Today we pick up where we left off yesterday and will consider two more titles by which the objects of redemption are known. We noted previously that they are called the many and secondly, they are called His sheep.
Thirdly, Christ calls the objects of the atonement His people. This argues that they were already Christ's in the divine purpose. At His birth it was said, “Thou shalt call His name Jesus; for He shall save His people from their sins (Matthew 1:21). If Jesus saves His people, then they were already His by divine gift. This puts a bullet in the brain of the Arminian proposal that the atonement would have been equally complete even if no one would have been saved. That is completely incompatible with this text because it clearly says that He was the Savior of His people.
The two common objections to this interpretation are that (a) His people may refer to the Jews; and, (b) that this refers to the application of redemption, not its purchase. Both objections are easily refuted. To the first, we reply that God's people are two-fold, first the Jews as the people He foreknew (Romans 11:2), secondly, the true people of God, who belong to those given to the Son (John 6:37). As far as the second objection goes, both the purchase and the application of the redemption were in God's purpose and intention.

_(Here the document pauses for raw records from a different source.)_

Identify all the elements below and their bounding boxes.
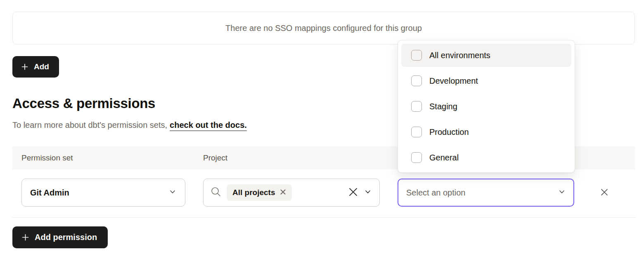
add-sso-mapping-button[interactable]: Add <box>12 56 59 78</box>
add-button-label: Add <box>34 62 49 71</box>
project-multiselect[interactable]: All projects <box>203 179 380 207</box>
row-divider <box>12 217 636 218</box>
add-permission-button[interactable]: Add permission <box>12 226 108 248</box>
dropdown-option-production[interactable]: Production <box>401 120 571 144</box>
group-settings-page: There are no SSO mappings configured for… <box>0 0 644 259</box>
sso-empty-message: There are no SSO mappings configured for… <box>225 24 422 33</box>
column-header-permission-set: Permission set <box>21 146 73 170</box>
permission-set-value: Git Admin <box>30 188 69 198</box>
checkbox-icon[interactable] <box>411 127 422 137</box>
environment-placeholder: Select an option <box>406 188 465 198</box>
project-chip[interactable]: All projects <box>227 184 292 201</box>
close-icon <box>598 186 611 200</box>
chevron-down-icon <box>558 188 566 198</box>
chevron-down-icon[interactable] <box>364 188 372 198</box>
search-icon <box>210 186 222 199</box>
environment-select[interactable]: Select an option <box>398 179 574 207</box>
option-label: Production <box>429 127 469 137</box>
remove-permission-row-button[interactable] <box>598 186 611 199</box>
checkbox-icon[interactable] <box>411 75 422 86</box>
plus-icon <box>21 233 30 242</box>
dropdown-option-all-environments[interactable]: All environments <box>401 44 571 67</box>
dropdown-option-general[interactable]: General <box>401 146 571 169</box>
project-chip-label: All projects <box>232 188 275 197</box>
permission-set-select[interactable]: Git Admin <box>21 179 185 207</box>
checkbox-icon[interactable] <box>411 152 422 163</box>
dropdown-option-staging[interactable]: Staging <box>401 95 571 118</box>
plus-icon <box>21 63 29 71</box>
docs-link[interactable]: check out the docs. <box>170 120 247 130</box>
checkbox-icon[interactable] <box>411 101 422 112</box>
option-label: General <box>429 153 459 162</box>
checkbox-icon[interactable] <box>411 50 422 61</box>
option-label: Development <box>429 76 478 86</box>
chip-remove-icon[interactable] <box>280 188 286 197</box>
column-header-project: Project <box>203 146 227 170</box>
chevron-down-icon <box>168 188 177 198</box>
option-label: All environments <box>429 51 490 60</box>
access-permissions-title: Access & permissions <box>12 96 155 111</box>
option-label: Staging <box>429 102 457 111</box>
environment-dropdown-menu: All environments Development Staging Pro… <box>398 40 575 173</box>
add-permission-label: Add permission <box>35 233 97 242</box>
clear-selection-icon[interactable] <box>348 186 359 199</box>
description-text: To learn more about dbt's permission set… <box>12 120 167 130</box>
sso-mappings-empty-state: There are no SSO mappings configured for… <box>12 12 635 45</box>
dropdown-option-development[interactable]: Development <box>401 69 571 92</box>
access-permissions-description: To learn more about dbt's permission set… <box>12 120 247 130</box>
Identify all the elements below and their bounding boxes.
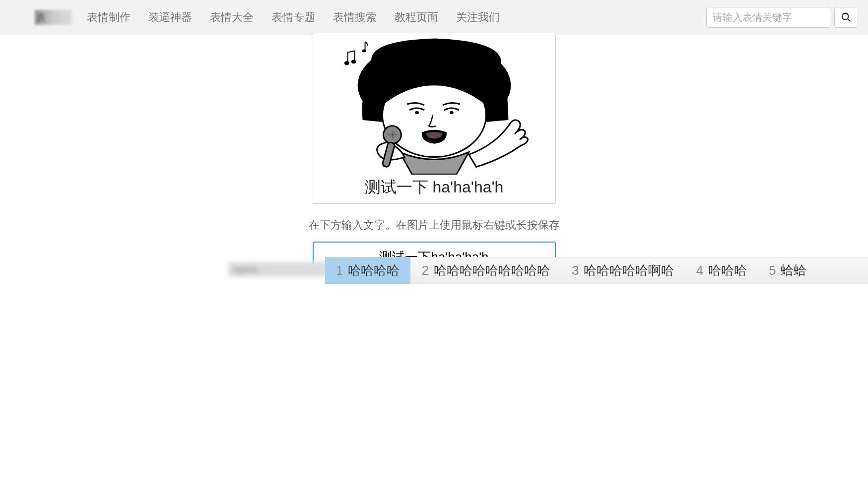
main-content: 测试一下 ha'ha'ha'h 在下方输入文字。在图片上使用鼠标右键或长按保存 …	[0, 35, 868, 272]
ime-candidate-number: 2	[421, 263, 428, 278]
site-logo[interactable]: 表	[35, 10, 72, 25]
ime-candidate-text: 哈哈哈	[708, 262, 747, 279]
nav-link-tool[interactable]: 装逼神器	[148, 10, 192, 25]
nav-link-topic[interactable]: 表情专题	[271, 10, 315, 25]
ime-candidate-5[interactable]: 5 蛤蛤	[758, 257, 817, 284]
blurred-watermark: spyna...	[228, 262, 328, 277]
hint-text: 在下方输入文字。在图片上使用鼠标右键或长按保存	[309, 218, 560, 233]
ime-candidate-bar: 1 哈哈哈哈 2 哈哈哈哈哈哈哈哈哈 3 哈哈哈哈哈啊哈 4 哈哈哈 5 蛤蛤	[325, 257, 868, 284]
ime-candidate-text: 哈哈哈哈哈哈哈哈哈	[434, 262, 550, 279]
navbar: 表 表情制作 装逼神器 表情大全 表情专题 表情搜索 教程页面 关注我们	[0, 0, 868, 35]
meme-caption: 测试一下 ha'ha'ha'h	[365, 177, 504, 198]
svg-point-7	[415, 111, 419, 114]
svg-point-4	[362, 49, 366, 52]
search-icon	[841, 12, 852, 23]
search-button[interactable]	[834, 7, 858, 28]
ime-candidate-number: 3	[572, 263, 579, 278]
ime-candidate-3[interactable]: 3 哈哈哈哈哈啊哈	[561, 257, 685, 284]
ime-candidate-2[interactable]: 2 哈哈哈哈哈哈哈哈哈	[410, 257, 560, 284]
ime-candidate-number: 5	[769, 263, 776, 278]
meme-image	[313, 36, 555, 175]
svg-point-2	[344, 61, 349, 65]
meme-preview[interactable]: 测试一下 ha'ha'ha'h	[313, 33, 556, 204]
svg-point-8	[449, 111, 453, 114]
svg-point-3	[351, 60, 356, 63]
ime-candidate-1[interactable]: 1 哈哈哈哈	[325, 257, 410, 284]
nav-link-search[interactable]: 表情搜索	[333, 10, 377, 25]
search-input[interactable]	[706, 7, 830, 28]
nav-link-follow[interactable]: 关注我们	[456, 10, 500, 25]
ime-candidate-number: 4	[696, 263, 703, 278]
nav-link-all[interactable]: 表情大全	[210, 10, 254, 25]
svg-line-1	[848, 19, 851, 22]
ime-candidate-4[interactable]: 4 哈哈哈	[685, 257, 757, 284]
nav-link-tutorial[interactable]: 教程页面	[395, 10, 438, 25]
ime-candidate-number: 1	[336, 263, 343, 278]
nav-right	[706, 7, 858, 28]
svg-point-0	[842, 13, 849, 20]
ime-candidate-text: 哈哈哈哈哈啊哈	[584, 262, 674, 279]
ime-candidate-text: 蛤蛤	[781, 262, 806, 279]
nav-links: 表情制作 装逼神器 表情大全 表情专题 表情搜索 教程页面 关注我们	[87, 10, 500, 25]
ime-candidate-text: 哈哈哈哈	[348, 262, 400, 279]
nav-link-make[interactable]: 表情制作	[87, 10, 131, 25]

Fourthly, the objects of redemption are called the children of God scattered abroad (John 11:52). This phrase occurs in connection with Caiaphas' unwitting prophecy and is John's inspired commentary on it. John calls the objects of redemption “the children of God scattered abroad,” because they truly were so in God's purpose, though not yet actually ransomed. John intimates that they were fore-appointed children of God, and therefore, in some sense worthy of being called such before Christ's death. In other words, these “children of God scattered abroad” were the objects of the vicarious sacrifice, and the atonement carried with it the certain outcome of their being united to Christ. The special reference of the atonement and its particular extent is put beyond all question by this passage.